Dans le premier chapitre, l'auteur résume les différentes étapes du contrôle politique sur le cinéma hollywoodien : le code Hays, la période maccarthyste puis le code de classification des films (fonctionnant sur des restrictions de publics et dont provient le fameux X des films pornographiques), plus pernicieux que prohibitif en ce qu'il oblige les réalisateurs à s'autocensurer en sorte que l'audience soit suffisamment large pour rentabiliser le film. Il ajoute le système des Oscars, plus subtil encore, puisqu'il incite à un certain type de production en soulignant ce qui mérite d'être vu ou pas. On le voit, logique politique et logique économique s'entrecroisent donc, mais sans que Régis Dubois se montre d'une franche clarté à ce propos. Il expose ensuite quelques-uns des aspects de ce qu'il faut bien appeler un cinéma de propagande, puisqu'il défend les valeurs de la société américaine, «l'idéologie étatsunienne», comme dit l'auteur : optimisme, happy ending en guise de retour à l'ordre, glorification de l'individualisme, manichéisme, simplification, phallocentrisme et négation de la figure de l'Autre.

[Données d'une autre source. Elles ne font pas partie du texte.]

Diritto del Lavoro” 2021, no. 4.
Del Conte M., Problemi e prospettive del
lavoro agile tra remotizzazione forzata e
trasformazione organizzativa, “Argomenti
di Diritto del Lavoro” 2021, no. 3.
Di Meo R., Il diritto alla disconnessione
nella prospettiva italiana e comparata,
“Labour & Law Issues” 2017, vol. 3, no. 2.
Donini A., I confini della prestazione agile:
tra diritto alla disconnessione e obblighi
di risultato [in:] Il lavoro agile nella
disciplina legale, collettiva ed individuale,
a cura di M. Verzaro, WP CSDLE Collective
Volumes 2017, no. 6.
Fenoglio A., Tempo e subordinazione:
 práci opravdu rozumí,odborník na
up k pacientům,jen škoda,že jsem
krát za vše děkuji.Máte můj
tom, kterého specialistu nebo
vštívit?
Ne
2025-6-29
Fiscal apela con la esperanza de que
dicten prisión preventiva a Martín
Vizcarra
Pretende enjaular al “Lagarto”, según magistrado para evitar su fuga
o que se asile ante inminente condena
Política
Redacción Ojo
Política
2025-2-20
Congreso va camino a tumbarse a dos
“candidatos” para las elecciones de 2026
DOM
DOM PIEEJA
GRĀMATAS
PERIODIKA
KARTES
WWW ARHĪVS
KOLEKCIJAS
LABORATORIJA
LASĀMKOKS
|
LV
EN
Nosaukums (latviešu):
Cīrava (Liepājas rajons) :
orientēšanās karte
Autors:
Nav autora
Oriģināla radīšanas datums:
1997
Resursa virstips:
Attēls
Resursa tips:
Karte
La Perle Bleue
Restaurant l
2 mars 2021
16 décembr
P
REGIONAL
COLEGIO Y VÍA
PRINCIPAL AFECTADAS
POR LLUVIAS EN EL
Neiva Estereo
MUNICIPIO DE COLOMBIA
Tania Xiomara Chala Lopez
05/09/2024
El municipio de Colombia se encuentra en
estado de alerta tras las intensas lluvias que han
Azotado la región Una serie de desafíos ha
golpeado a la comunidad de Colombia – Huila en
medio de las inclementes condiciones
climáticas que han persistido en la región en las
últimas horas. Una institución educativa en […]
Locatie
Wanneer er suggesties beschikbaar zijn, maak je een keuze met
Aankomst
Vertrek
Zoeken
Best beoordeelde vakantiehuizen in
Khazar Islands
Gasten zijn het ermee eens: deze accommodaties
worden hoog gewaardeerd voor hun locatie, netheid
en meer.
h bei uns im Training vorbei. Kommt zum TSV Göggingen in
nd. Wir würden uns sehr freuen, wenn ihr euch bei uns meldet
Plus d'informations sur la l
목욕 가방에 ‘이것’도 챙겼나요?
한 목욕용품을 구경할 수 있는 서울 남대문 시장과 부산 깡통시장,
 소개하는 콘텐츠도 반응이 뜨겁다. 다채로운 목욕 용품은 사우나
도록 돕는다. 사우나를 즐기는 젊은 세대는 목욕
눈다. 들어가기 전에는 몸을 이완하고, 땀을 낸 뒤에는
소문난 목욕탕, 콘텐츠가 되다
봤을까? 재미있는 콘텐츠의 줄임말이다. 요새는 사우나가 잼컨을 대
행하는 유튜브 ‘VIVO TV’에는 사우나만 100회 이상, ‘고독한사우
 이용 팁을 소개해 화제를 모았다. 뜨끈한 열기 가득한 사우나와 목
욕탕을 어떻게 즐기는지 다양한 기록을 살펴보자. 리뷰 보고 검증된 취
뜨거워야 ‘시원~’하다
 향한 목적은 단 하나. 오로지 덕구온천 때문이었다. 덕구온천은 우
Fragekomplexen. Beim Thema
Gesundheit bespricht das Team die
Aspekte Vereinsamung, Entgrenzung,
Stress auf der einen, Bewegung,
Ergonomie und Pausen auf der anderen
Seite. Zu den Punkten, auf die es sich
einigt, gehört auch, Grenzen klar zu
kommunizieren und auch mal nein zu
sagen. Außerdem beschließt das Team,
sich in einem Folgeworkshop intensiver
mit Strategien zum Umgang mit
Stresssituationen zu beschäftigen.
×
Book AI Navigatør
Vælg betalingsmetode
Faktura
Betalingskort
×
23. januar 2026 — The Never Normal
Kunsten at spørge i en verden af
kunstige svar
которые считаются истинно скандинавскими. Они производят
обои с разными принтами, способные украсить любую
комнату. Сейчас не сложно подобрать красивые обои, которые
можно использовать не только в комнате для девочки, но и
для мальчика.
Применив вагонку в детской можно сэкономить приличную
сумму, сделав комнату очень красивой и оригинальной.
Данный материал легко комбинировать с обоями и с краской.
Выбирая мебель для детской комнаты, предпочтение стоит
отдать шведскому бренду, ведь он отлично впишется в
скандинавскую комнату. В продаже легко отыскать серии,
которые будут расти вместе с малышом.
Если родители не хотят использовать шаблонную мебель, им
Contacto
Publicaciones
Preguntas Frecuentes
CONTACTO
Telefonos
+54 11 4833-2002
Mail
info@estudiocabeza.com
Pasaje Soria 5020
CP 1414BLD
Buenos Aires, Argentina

Deux remarques méritent dors et déjà d'être faites. D'abord, la réduction, permanente dans l'ouvrage, de la culture américaine telle que présentée dans le cinéma commercial à ces quelques traits – individualisme, optimisme, célébration de la libre entreprise, etc. – est au moins aussi dérangeante que la propagande qu'elle dénonce ; elle fait l'impasse sur la très grande complexité d'une vision du monde axée sur quatre grands imaginaires originels de l'Amérique du nord : le capitalisme utopiste de Géorgie, le puritanisme du Massachusset, la vision des Quackers et le «légalisme» de Virginie, auxquels s'ajoutent (d'où l'intérêt des cultural studies) divers imaginaires plus récents, dus aux immigrations successives, notamment hispaniques, ainsi que l'imaginaire des Noirs américains, encore habités par le souvenir de l'esclavage et de la traite. Et s'il est vrai que les films hollywoodiens sont davantage marqués par certains imaginaires plutôt que par d'autres ; et si, indéniablement, les imaginaires noirs et hispaniques, jusqu'à une période très récente, ont été sous-représentés ou, pire, utilisés, donc dénaturés, il manque dans l'étude de Régis Dubois une appréhension sérieuse des autres aspects qui figurent bel et bien dans le cinéma hollywoodien et modifient du tout au tout la perception des traits qu'il dénonce. Mister Smith au sénat, par exemple, utilise la technique du happy ending qui assure le retour à l'ordre, donc la légitimité du système dont les aspects négatifs ne sont plus, désormais, que des accidents, mais il est aussi la parfaite illustration du légalisme virginien ainsi que de ce que Tocqueville évoquait lorsqu'il parlait de la force de la société civile américaine (que l'on pense au mouvement de jeunesse qui soutient l'honnête sénateur). Du reste, le film met en scène des intérêts collectifs radicalement opposés aux intérêts privés, ce qui ne va pas dans le sens d'un quelconque individualisme, néoclassique par dessus le marché !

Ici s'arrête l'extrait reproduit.